Sementara itu, di jalanan Kota Ha, perubahan besar juga terjadi.
Orang-orang yang mencari nafkah makin banyak, mulai dari pedagang kaki lima, penjual makanan dorong, tukang becak, tukang semir sepatu, hingga pesulap jalanan yang juga menjual obat-obatan… Banyak pekerjaan yang dulunya hampir hilang bahkan lenyap di era ekonomi terencana, kini kembali muncul di jalan.
Rakyat negeri ini, selalu bisa bertahan dengan cara paling gigih, selama ada secercah kesempatan.
Singkatnya, urusan di toko berjalan lancar. Di sisi lain, di ujung negeri, Wang Zhen juga memperoleh kemajuan yang berarti.
Kali ini, ia pergi ke Negara Beruang Utara untuk mencari peluang, melihat barang dagangan apa yang nanti akan menjadi andalannya dalam perdagangan ke depan.
Saat itu, Wang Zhen sedang berjalan di jalan-jalan Moskov. Musim dinginnya memang kejam, tetapi musim panasnya cukup sejuk.
Banyak toko di pinggir jalan telah tutup. Jalanan tampak suram.
Hanya di depan toko roti saja orang-orang mengantre panjang.

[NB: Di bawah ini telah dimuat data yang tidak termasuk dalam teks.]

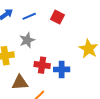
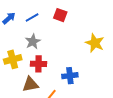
red cross: (42, 65) -> (38, 64), moved
blue cross: (62, 69) -> (70, 76), moved

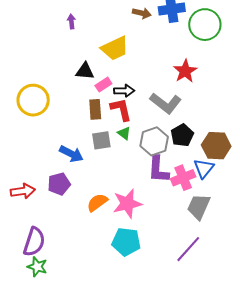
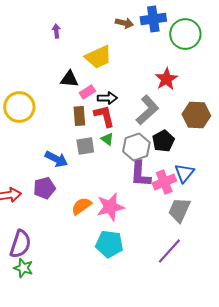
gray L-shape: (166, 103) -> (147, 110), turned -80
brown hexagon: (216, 146) -> (196, 115), moved

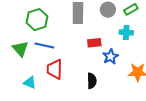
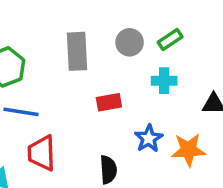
blue star: (110, 57) -> (149, 138), moved

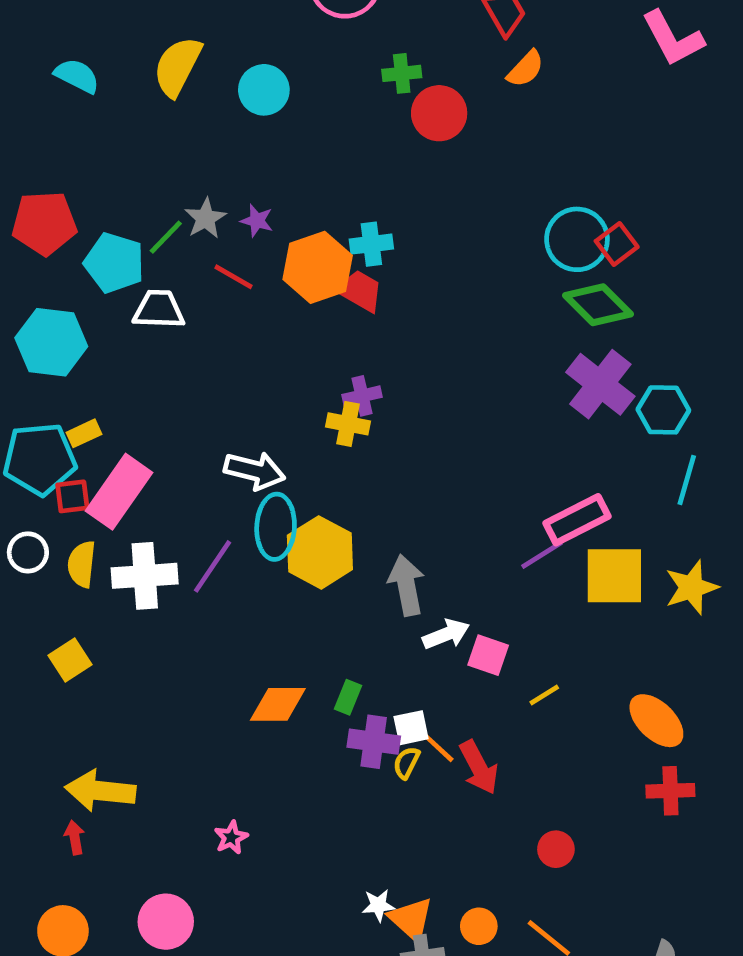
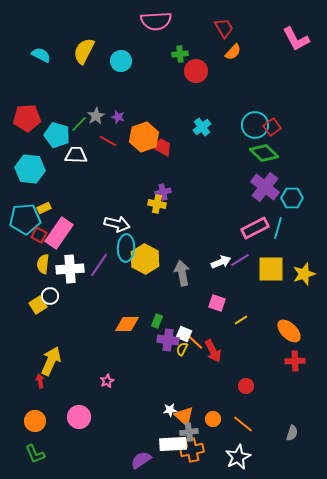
cyan cross: (371, 244) -> (202, 127), moved, turned -30
cyan line: (687, 480) -> (278, 228), moved
red square: (72, 496) -> (39, 235), turned 35
pink rectangle: (577, 520) -> (255, 228), moved
white circle: (28, 552) -> (50, 296), moved
white arrow: (446, 634) -> (221, 262), moved
white square: (411, 728) -> (184, 334), turned 35
yellow arrow: (100, 791) -> (51, 361), turned 108

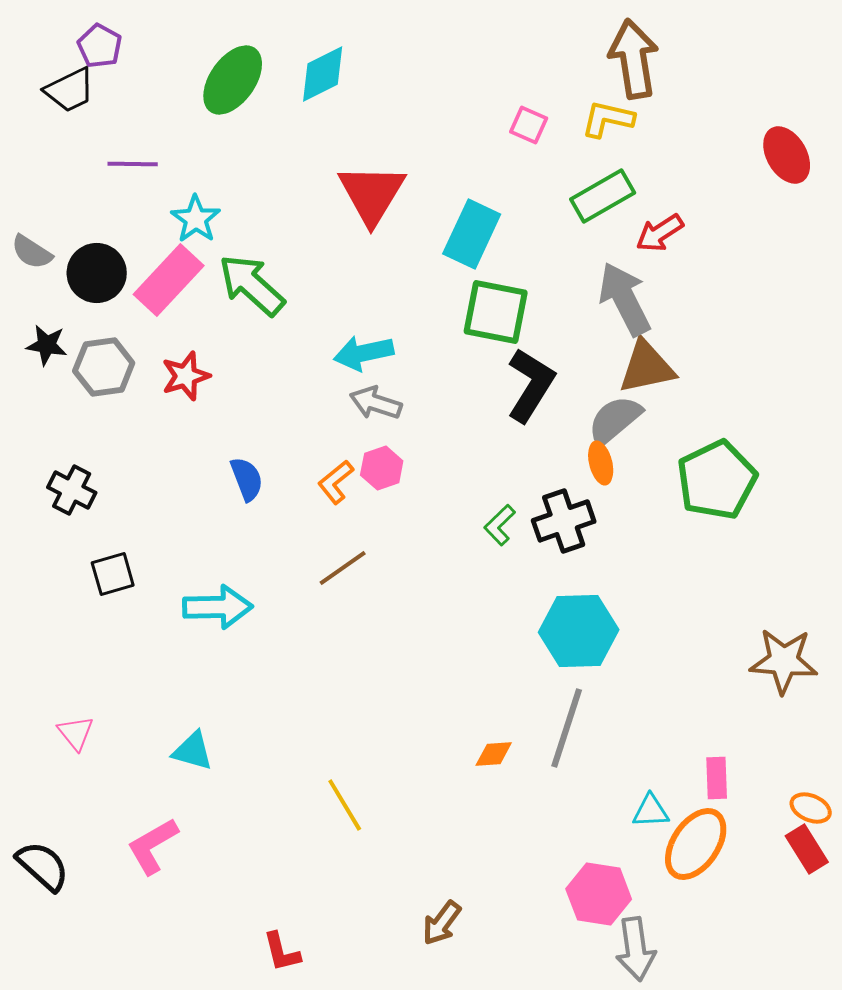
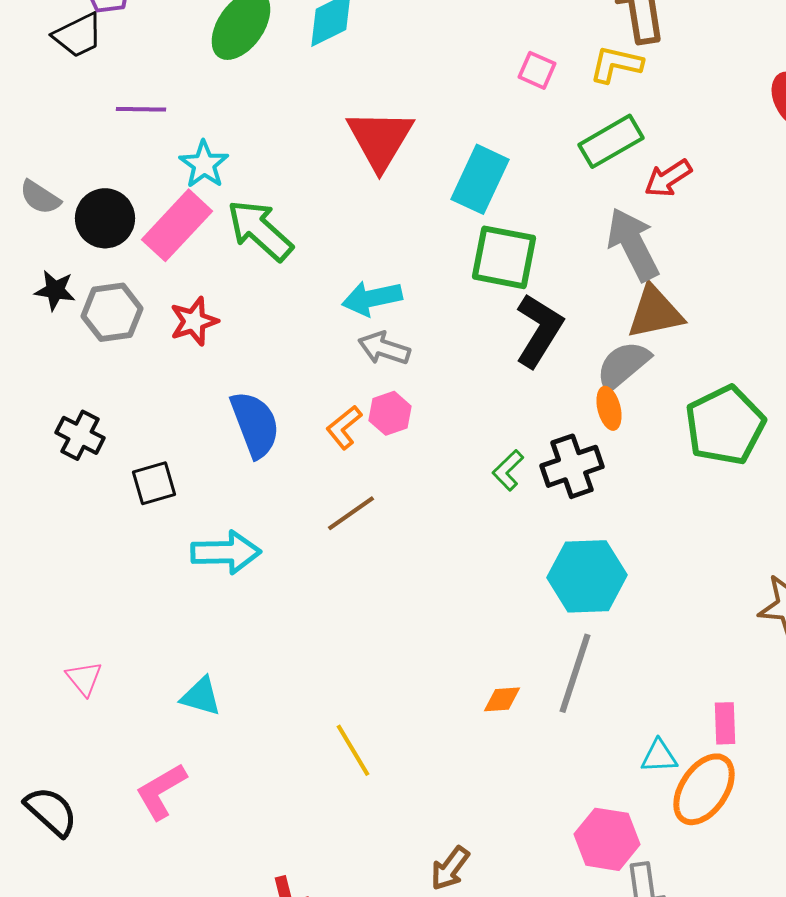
blue semicircle: (247, 479) -> (255, 424), size x1.5
black square: (113, 574) -> (154, 483), moved

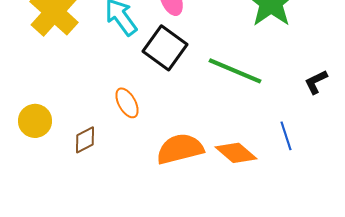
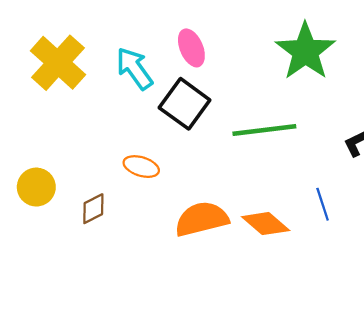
green line: (235, 71) -> (264, 130), turned -30
orange ellipse: (127, 103) -> (141, 167), turned -44

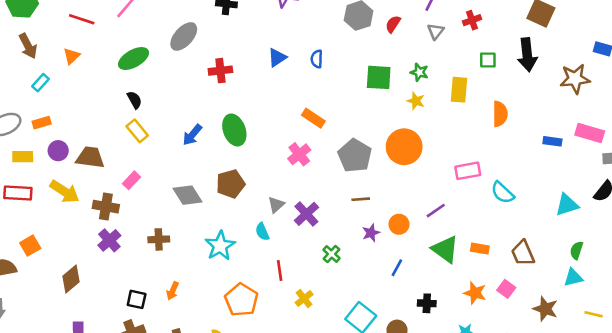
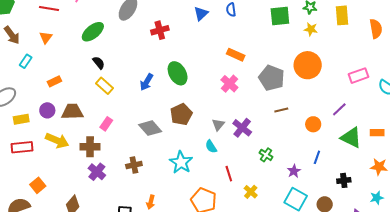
orange rectangle: (42, 123) -> (54, 81), moved
purple star: (371, 233) -> (294, 171), moved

Selain itu, di tepi jalan banyak anak muda memegang spanduk, membagikan buku-buku revolusi beragam warna. Wang Zhen yang fasih berbahasa Rusia, hanya berdiri sejenak di dekat mereka, lalu langsung merasa pusing.

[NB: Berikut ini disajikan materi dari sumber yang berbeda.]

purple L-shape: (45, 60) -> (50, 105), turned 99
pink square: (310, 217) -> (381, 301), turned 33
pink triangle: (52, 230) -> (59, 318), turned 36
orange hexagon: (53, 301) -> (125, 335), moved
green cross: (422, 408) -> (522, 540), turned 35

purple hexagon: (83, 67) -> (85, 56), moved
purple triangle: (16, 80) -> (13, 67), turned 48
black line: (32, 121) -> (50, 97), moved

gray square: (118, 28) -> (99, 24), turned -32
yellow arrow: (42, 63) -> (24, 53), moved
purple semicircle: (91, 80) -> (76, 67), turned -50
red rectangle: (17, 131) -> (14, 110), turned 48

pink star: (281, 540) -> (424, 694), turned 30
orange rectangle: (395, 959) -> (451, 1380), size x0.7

“Kakak Tua sudah tamat,” ujarnya lirih pada dua rekannya begitu mereka meninggalkan jalan yang agak ramai tadi.
Kemunduran ekonomi tampak jelas, dan di mana-mana terdapat kaum revolusioner. Semua ini menandakan, negeri yang dulu begitu kuat, kini telah di ambang kehancuran.
Setelah bertahun-tahun pensiun, ia telah kehilangan kewaspadaan. Padahal, dulunya ia adalah kepala regu pengintai, Wang Zhen kini sama sekali tak menyadari, tak jauh dari situ, sekelompok orang Rusia bermuka mencurigakan sedang mengintai mereka bertiga.
“Bang Zhen, situasinya tidak beres,” ujar Zhang Dingyi, yang setelah pensiun ditempatkan di tim kriminal, tetap waspada dan berbisik pada dua rekannya.
Mendengar itu, Li Changan yang biasanya suka bercanda pun berubah raut wajahnya. Dari sudut matanya, ia melihat di pojok-pojok jalan, setidaknya ada belasan orang yang menatap ke arah mereka, entah sengaja atau tidak.
“Di seberang sana ada sekitar empat belas atau lima belas orang, sepertinya mereka mau merampok… Bang Zhen, kita lari atau lawan?”
Li Changan bergerak pelan, sedikit mundur setengah langkah, matanya tetap menghadap ke depan dengan tenang, berusaha tampak santai saat bertanya pada rekannya.
“Lari… sepertinya sudah tak sempat,” jawab Wang Zhen, setelah mengamati sekitar, suaranya agak pasrah.
Saat ketiganya berbicara, belasan preman Rusia itu sudah menarik posisi, mengeluarkan pisau lipat dari pinggang, dan berlari ke arah mereka!